Thanks for the informative review of the XCR. It is very much appreciated. I think that the SCAR (if it ever becomes civvie) and the Sig 556 are far more interesting rifle platforms.

Correia
May 24, 2006, 09:42 AM
I'm going to take this out on Saturday and beat it up at the carbine match.

Moving to rifle forum.

LoadAmmo
May 24, 2006, 05:24 PM
No intended disrespect to PvtPyle, but I seriously believe Robinson Armaments is running a propaganda campaign ended at stopping the "going to be released in two weeks" jokes.

I've seen several posts on different gun forums where people have recently said, I OWN ONE! And yet only one, 1 person! has posted pictures.

WHERE - ARE - THE - PICTURES ?

If I just got a new rifle pictures would be posted immediately, digital cameras are under $100 these days. Most cell phones have cameras.

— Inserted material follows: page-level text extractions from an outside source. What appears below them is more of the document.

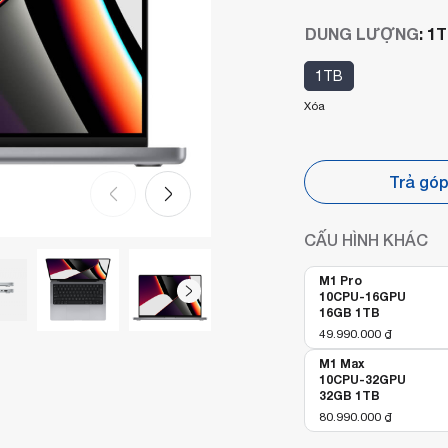
DUNG LƯỢNG
:
1T
1TB
Xóa
Trả gó
CẤU HÌNH KHÁC
M1 Pro
10CPU-16GPU
16GB 1TB
49.990.000
₫
M1 Max
10CPU-32GPU
32GB 1TB
80.990.000
₫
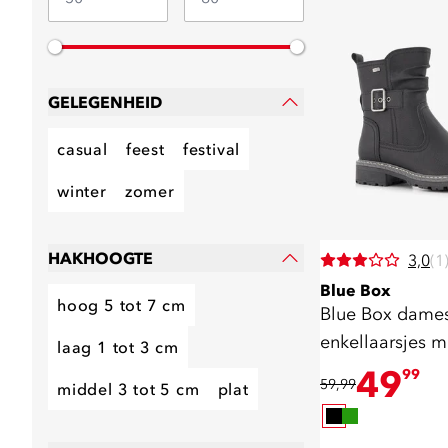
GELEGENHEID
casual
feest
festival
winter
zomer
HAKHOOGTE
3,0
(1
Blue Box
hoog 5 tot 7 cm
Blue Box dame
enkellaarsjes 
laag 1 tot 3 cm
zwart
49
99
59,99
middel 3 tot 5 cm
plat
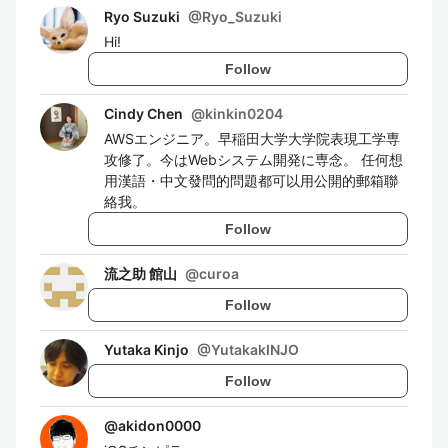
Ryo Suzuki
@
Ryo_Suzuki
Hi!
Follow
Cindy Chen
@
kinkin0204
AWSエンジニア。早稲田大学大学院表現工学専
攻修了。今はWebシステム開発に専念。 任何想
用漢語・中文發問的問題都可以用公開的郵箱聯
絡我。
Follow
流之助 館山
@
curoa
Follow
Yutaka Kinjo
@
YutakakINJO
Follow
@
akidon0000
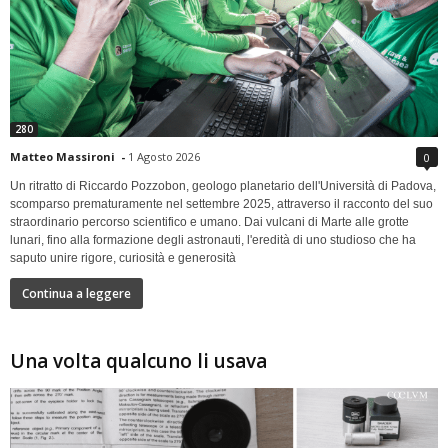
280
Matteo Massironi
-
1 Agosto 2026
0
Un ritratto di Riccardo Pozzobon, geologo planetario dell'Università di Padova,
scomparso prematuramente nel settembre 2025, attraverso il racconto del suo
straordinario percorso scientifico e umano. Dai vulcani di Marte alle grotte
lunari, fino alla formazione degli astronauti, l'eredità di uno studioso che ha
saputo unire rigore, curiosità e generosità
Continua a leggere
Una volta qualcuno li usava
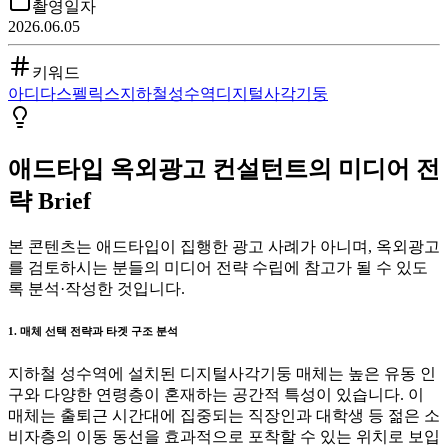
촬영일자
2026.06.05
키워드
아디다스
펠릭스
지하철
성수역
디지털사각기둥
애드타입 옥외광고 컨설턴트의 미디어 전
략 Brief
본 콘텐츠는 애드타입이 집행한 광고 사례가 아니며, 옥외광고
를 검토하시는 분들의 미디어 전략 수립에 참고가 될 수 있도
록 분석·작성한 것입니다.
1. 매체 선택 전략과 타겟 구조 분석
지하철 성수역에 설치된 디지털사각기둥 매체는 높은 유동 인
구와 다양한 연령층이 혼재하는 공간적 특성이 있습니다. 이
매체는 출퇴근 시간대에 집중되는 직장인과 대학생 등 젊은 소
비자층의 이동 동선을 효과적으로 포착할 수 있는 위치로 보입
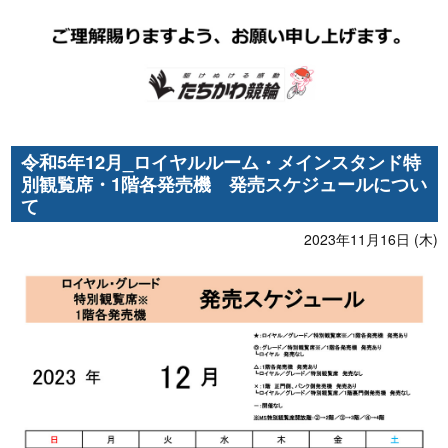
令和5年12月_ロイヤルルーム・メインスタンド特
別観覧席・1階各発売機 発売スケジュールについ
て
2023年11月16日 (木)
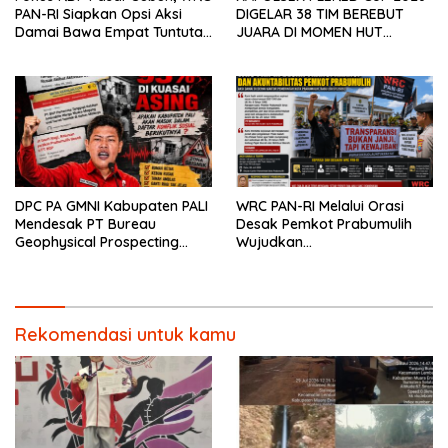
PAN-RI Siapkan Opsi Aksi
DIGELAR 38 TIM BEREBUT
Damai Bawa Empat Tuntutan
JUARA DI MOMEN HUT
Krusial ke DPRD Prabumulih
BHAYANGKARA KE-80
DPC PA GMNI Kabupaten PALI
WRC PAN-RI Melalui Orasi
Mendesak PT Bureau
Desak Pemkot Prabumulih
Geophysical Prospecting
Wujudkan
(BGP) Menerbitkan Surat
Transparansi,Bukan Anti
Jaminan Kompensasi
Kritik Dan Tegaskan Akan
kepada Masyarakat
Kawal Seluruh Komitmen
Sebelum Pelaksanaan Survei
Pemerintah
Seismik 3D PEONY
Rekomendasi untuk kamu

Thus endeth my ranteth. I don't buy these have been released in more numbers than mabye 5 or 6.

bcm3087
May 24, 2006, 05:39 PM
Thanks for the initial review. Looking forward to hearing more about accuracy (some pics of your groups would be nice), and especially reliability. I have put off buying two ARs and decided against the SIG 556 in favor of waiting for an XCR, so I hope it proves to be a good weapon. I've decided to wait for some of the magazines, etc. to do some real testing and reviewing before I buy one. We'll also see if Robinson has any bugs that need to be worked out and improved. Any updates you provide will be appreciated in the meantime. Thanks.

Car Knocker
May 24, 2006, 06:10 PM
LoadAmmo,

Who needs pictures? All you have to do is show up at the store and they'll let you fondle it! :neener:

Correia
May 24, 2006, 06:22 PM
Loaded, we've had it up on the wall of our store now for a couple of weeks and even took it to the gunshow. So a few of these actually exist.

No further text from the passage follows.